** INSTRUCTIONS TO FOLLOW **
Return the records word for word. Any pictures in them are not part of the copy.

** INFORMATION SUPPLIED **
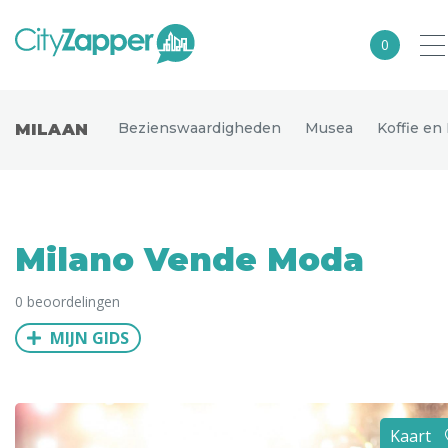
0
Alle steden
Bezienswaardigheden
Musea
Koffie en
MILAAN
Nederland
België
Duitsland
Milano Vende Moda
Europa
0 beoordelingen
Noord-Amerika
MIJN GIDS
Azië
Andere wereldsteden
Uitgelichte bestemmingen
Kaart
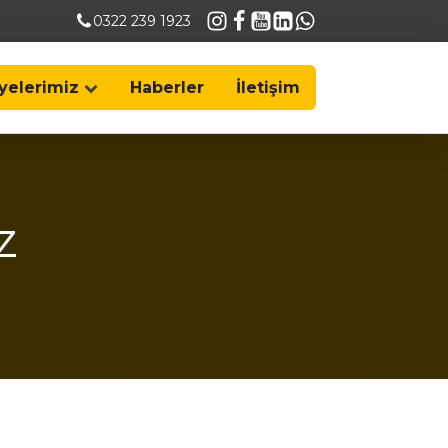
0322 239 1923
yelerimiz
Haberler
İletişim
z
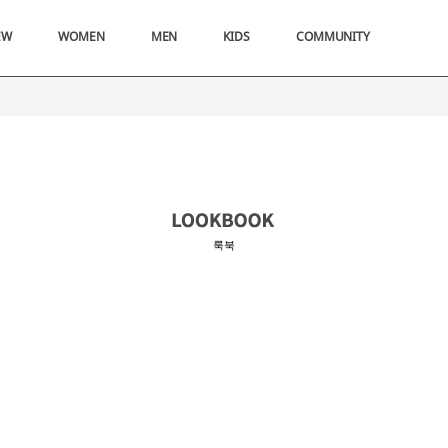
EW
WOMEN
MEN
KIDS
COMMUNITY
룩북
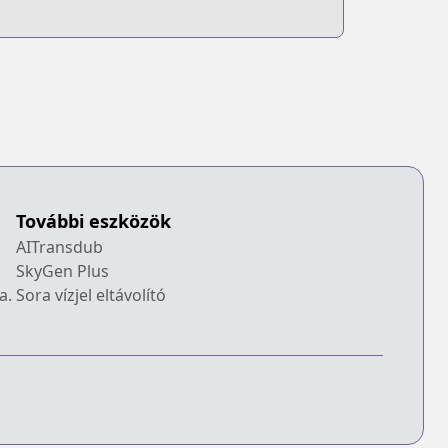
További eszközök
AITransdub
SkyGen Plus
a.
Sora vízjel eltávolító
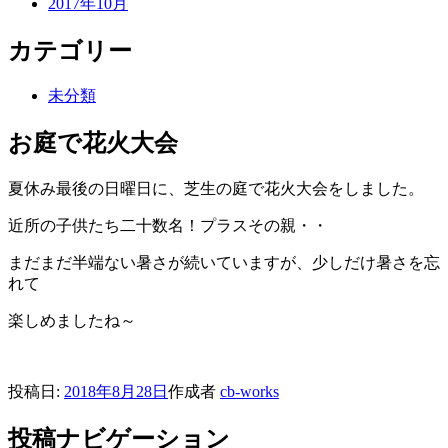
2017年10月
カテゴリー
未分類
お庭で花火大会
夏休み最後の日曜日に、芝生の庭で花火大会をしました。
近所の子供たち二十数名！プラスその親・・
まだまだ半端ない暑さが続いていますが、少しだけ暑さを忘
れて
楽しめましたね～
投稿日:
2018年8月28日
作成者
cb-works
投稿ナビゲーション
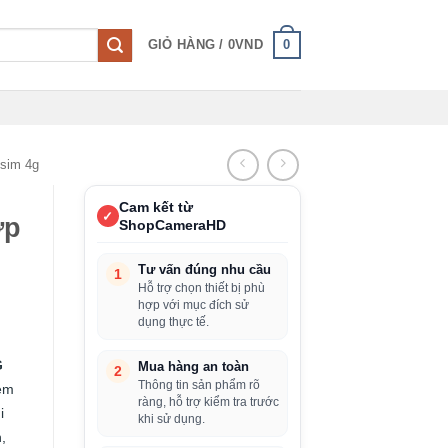
0
GIỎ HÀNG /
0
VND
 sim 4g
Cam kết từ
✓
ợp
ShopCameraHD
Tư vấn đúng nhu cầu
1
Hỗ trợ chọn thiết bị phù
hợp với mục đích sử
dụng thực tế.
G
Mua hàng an toàn
2
Thông tin sản phẩm rõ
xem
ràng, hỗ trợ kiểm tra trước
i
khi sử dụng.
,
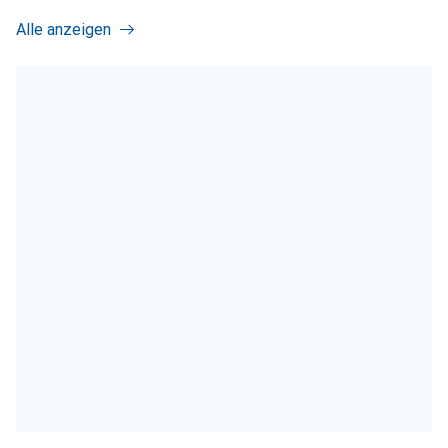
Alle anzeigen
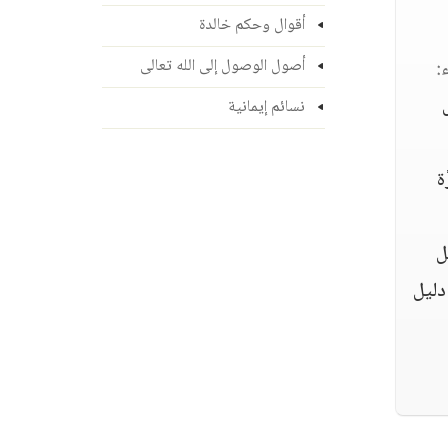
أقوال وحكم خالدة
ء:
أصول الوصول إلى الله تعالى
نسائم إيمانية
ة
ل
دليل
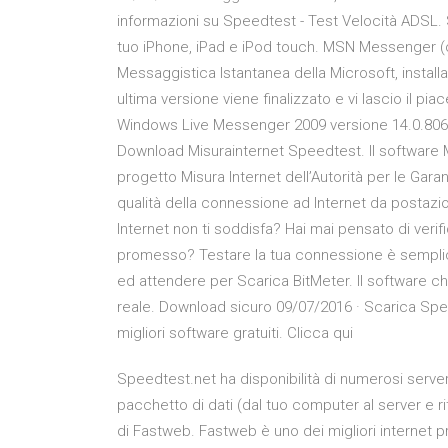
informazioni su Speedtest - Test Velocità ADSL.
tuo iPhone, iPad e iPod touch. MSN Messenger (o
Messaggistica Istantanea della Microsoft, installa
ultima versione viene finalizzato e vi lascio il pia
Windows Live Messenger 2009 versione 14.0.8064.
Download Misurainternet Speedtest. Il software M
progetto Misura Internet dell’Autorità per le Gara
qualità della connessione ad Internet da postazi
Internet non ti soddisfa? Hai mai pensato di veri
promesso? Testare la tua connessione è semplici
ed attendere per Scarica BitMeter. Il software c
reale. Download sicuro 09/07/2016 · Scarica Spe
migliori software gratuiti. Clicca qui
Speedtest.net ha disponibilità di numerosi servers
pacchetto di dati (dal tuo computer al server e r
di Fastweb. Fastweb è uno dei migliori internet pro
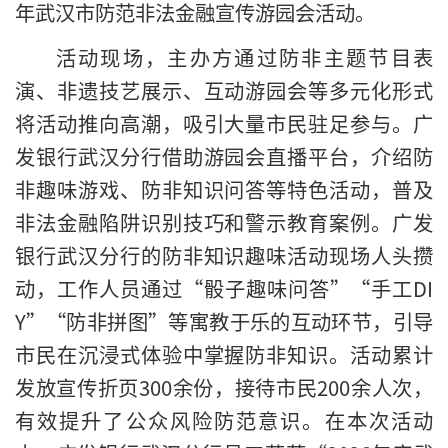
年武汉市防范非法金融宣传游园会活动。
活动现场，主办方通过防非主题节目表
演、非遗技艺展示、互动游园会等多元化形式
将活动推向高潮，吸引大量市民驻足参与。广
发银行武汉分行借助游园会直播平台，介绍防
非趣味游戏、防非知识问答等特色活动，普及
非法金融陷阱识别技巧和警示教育案例。广发
银行武汉分行的防非知识趣味活动现场人头攒
动，工作人员通过“骰子趣味问答”“手工DI
Y”“防非拼图”等寓教于乐的互动环节，引导
市民在沉浸式体验中掌握防非知识。活动累计
发放宣传折页300余份，接待市民200余人次，
有效提升了公众风险防范意识。在本次活动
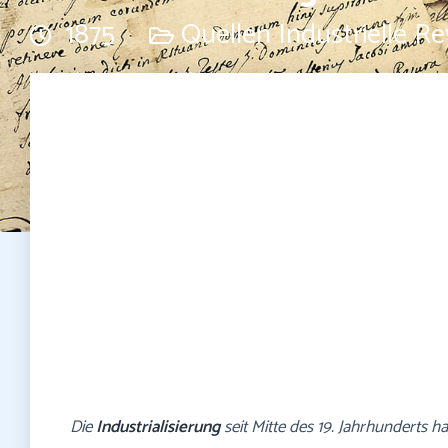
1875
Quellen Industrielle Re
Die
Industrialisierung
seit Mitte des 19. Jahrhunderts ha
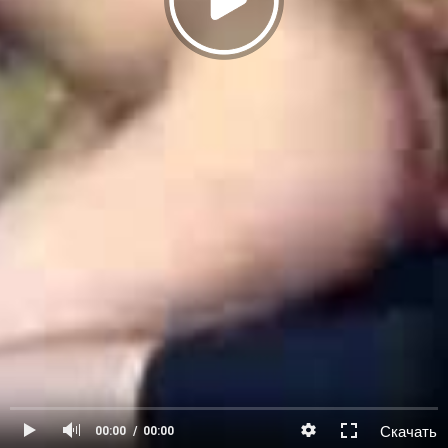
Скачать
00:00
00:00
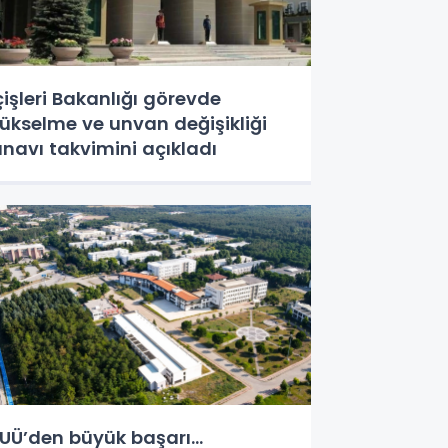
çişleri Bakanlığı görevde
ükselme ve unvan değişikliği
ınavı takvimini açıkladı
UÜ’den büyük başarı...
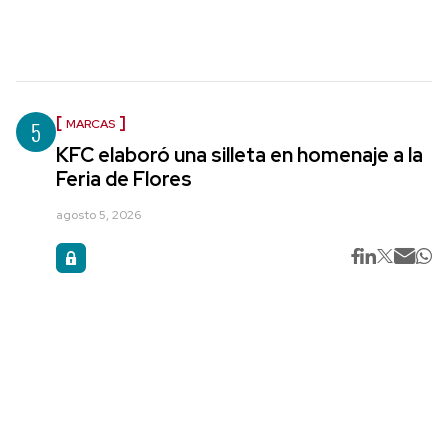
5
MARCAS
KFC elaboró una silleta en homenaje a la
Feria de Flores
agosto 5, 2026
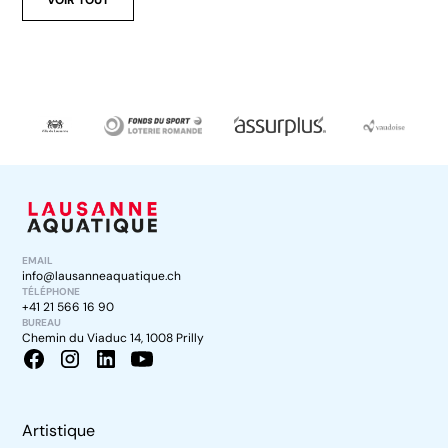
EMAIL
info@lausanneaquatique.ch
TÉLÉPHONE
+41 21 566 16 90
BUREAU
Chemin du Viaduc 14, 1008 Prilly
Artistique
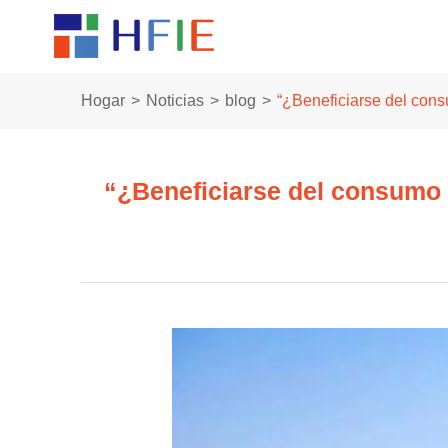
Hogar
Noticias
blog
“¿Beneficiarse del cons
“¿Beneficiarse del consumo e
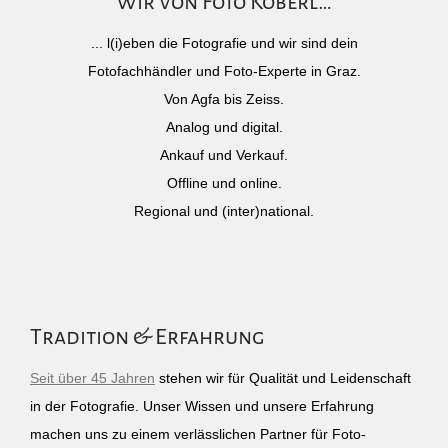
Wir von Foto Köberl…
... l(i)eben die Fotografie und wir sind dein
Fotofachhändler und Foto-Experte in Graz.
Von Agfa bis Zeiss.
Analog und digital.
Ankauf und Verkauf.
Offline und online.
Regional und (inter)national.
Tradition & Erfahrung
Seit über 45 Jahren
stehen wir für Qualität und Leidenschaft
in der Fotografie. Unser Wissen und unsere Erfahrung
machen uns zu einem verlässlichen Partner für Foto-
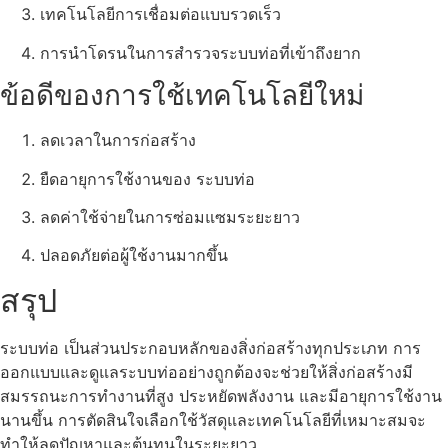
เทคโนโลยีการเชื่อมต่อแบบรวดเร็ว
การนำโดรนในการสำรวจระบบท่อที่เข้าถึงยาก
ข้อดีของการใช้เทคโนโลยีใหม่
ลดเวลาในการก่อสร้าง
ยืดอายุการใช้งานของ ระบบท่อ
ลดค่าใช้จ่ายในการซ่อมแซมระยะยาว
ปลอดภัยต่อผู้ใช้งานมากขึ้น
สรุป
ระบบท่อ เป็นส่วนประกอบหลักของสิ่งก่อสร้างทุกประเภท การ
ออกแบบและดูแลระบบท่ออย่างถูกต้องจะช่วยให้สิ่งก่อสร้างมี
สมรรถนะการทำงานที่สูง ประหยัดพลังงาน และมีอายุการใช้งาน
นานขึ้น การตัดสินใจเลือกใช้วัสดุและเทคโนโลยีที่เหมาะสมจะ
ทำให้ลดปัญหาและต้นทุนในระยะยาว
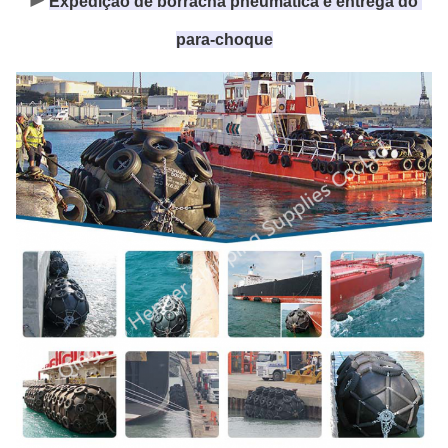
Expedição de borracha pneumática e entrega do 
para-choque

** RESPONSE **
0
Alle steden
Bezienswaardigheden
Musea
Koffie en
MILAAN
Nederland
België
Duitsland
Milano Vende Moda
Europa
0 beoordelingen
Noord-Amerika
MIJN GIDS
Azië
Andere wereldsteden
Uitgelichte bestemmingen
Kaart
0322 239 1923
yelerimiz
Haberler
İletişim
z
EW
WOMEN
MEN
KIDS
COMMUNITY
룩북
További eszközök
AITransdub
SkyGen Plus
a.
Sora vízjel eltávolító
2017年10月
カテゴリー
未分類
お庭で花火大会
夏休み最後の日曜日に、芝生の庭で花火大会をしました。
近所の子供たち二十数名！プラスその親・・
まだまだ半端ない暑さが続いていますが、少しだけ暑さを忘
れて
楽しめましたね～
投稿日:
2018年8月28日
作成者
cb-works
投稿ナビゲーション
0
GIỎ HÀNG /
0
VND
 sim 4g
Cam kết từ
✓
ợp
ShopCameraHD
Tư vấn đúng nhu cầu
1
Hỗ trợ chọn thiết bị phù
hợp với mục đích sử
dụng thực tế.
G
Mua hàng an toàn
2
Thông tin sản phẩm rõ
xem
ràng, hỗ trợ kiểm tra trước
i
khi sử dụng.
,
Alle anzeigen
أقوال وحكم خالدة
ء:
أصول الوصول إلى الله تعالى
نسائم إيمانية
ة
ل
دليل
informazioni su Speedtest - Test Velocità ADSL.
tuo iPhone, iPad e iPod touch. MSN Messenger (o
Messaggistica Istantanea della Microsoft, installa
ultima versione viene finalizzato e vi lascio il pia
Windows Live Messenger 2009 versione 14.0.8064.
Download Misurainternet Speedtest. Il software M
progetto Misura Internet dell’Autorità per le Gara
qualità della connessione ad Internet da postazi
Internet non ti soddisfa? Hai mai pensato di veri
promesso? Testare la tua connessione è semplici
ed attendere per Scarica BitMeter. Il software c
reale. Download sicuro 09/07/2016 · Scarica Spe
migliori software gratuiti. Clicca qui
Speedtest.net ha disponibilità di numerosi servers
pacchetto di dati (dal tuo computer al server e r
di Fastweb. Fastweb è uno dei migliori internet pro
年武汉市防范非法金融宣传游园会活动。
活动现场，主办方通过防非主题节目表
演、非遗技艺展示、互动游园会等多元化形式
将活动推向高潮，吸引大量市民驻足参与。广
发银行武汉分行借助游园会直播平台，介绍防
非趣味游戏、防非知识问答等特色活动，普及
非法金融陷阱识别技巧和警示教育案例。广发
银行武汉分行的防非知识趣味活动现场人头攒
动，工作人员通过“骰子趣味问答”“手工DI
Y”“防非拼图”等寓教于乐的互动环节，引导
市民在沉浸式体验中掌握防非知识。活动累计
发放宣传折页300余份，接待市民200余人次，
有效提升了公众风险防范意识。在本次活动
1875
Quellen Industrielle Re
Die
Industrialisierung
seit Mitte des 19. Jahrhunderts ha
Скачать
00:00
00:00
çişleri Bakanlığı görevde
ükselme ve unvan değişikliği
ınavı takvimini açıkladı
UÜ’den büyük başarı...
5
MARCAS
KFC elaboró una silleta en homenaje a la
Feria de Flores
agosto 5, 2026
EMAIL
info@lausanneaquatique.ch
TÉLÉPHONE
+41 21 566 16 90
BUREAU
Chemin du Viaduc 14, 1008 Prilly
Artistique
Hogar
Noticias
blog
“¿Beneficiarse del cons
“¿Beneficiarse del consumo e
Wir von Foto Köberl…
... l(i)eben die Fotografie und wir sind dein
Fotofachhändler und Foto-Experte in Graz.
Von Agfa bis Zeiss.
Analog und digital.
Ankauf und Verkauf.
Offline und online.
Regional und (inter)national.
Tradition & Erfahrung
Seit über 45 Jahren
stehen wir für Qualität und Leidenschaft
in der Fotografie. Unser Wissen und unsere Erfahrung
machen uns zu einem verlässlichen Partner für Foto-
เทคโนโลยีการเชื่อมต่อแบบรวดเร็ว
การนำโดรนในการสำรวจระบบท่อที่เข้าถึงยาก
ข้อดีของการใช้เทคโนโลยีใหม่
ลดเวลาในการก่อสร้าง
ยืดอายุการใช้งานของ ระบบท่อ
ลดค่าใช้จ่ายในการซ่อมแซมระยะยาว
ปลอดภัยต่อผู้ใช้งานมากขึ้น
สรุป
ระบบท่อ เป็นส่วนประกอบหลักของสิ่งก่อสร้างทุกประเภท การ
ออกแบบและดูแลระบบท่ออย่างถูกต้องจะช่วยให้สิ่งก่อสร้างมี
สมรรถนะการทำงานที่สูง ประหยัดพลังงาน และมีอายุการใช้งาน
นานขึ้น การตัดสินใจเลือกใช้วัสดุและเทคโนโลยีที่เหมาะสมจะ
ทำให้ลดปัญหาและต้นทุนในระยะยาว
Expedição de borracha pneumática e entrega do 
para-choque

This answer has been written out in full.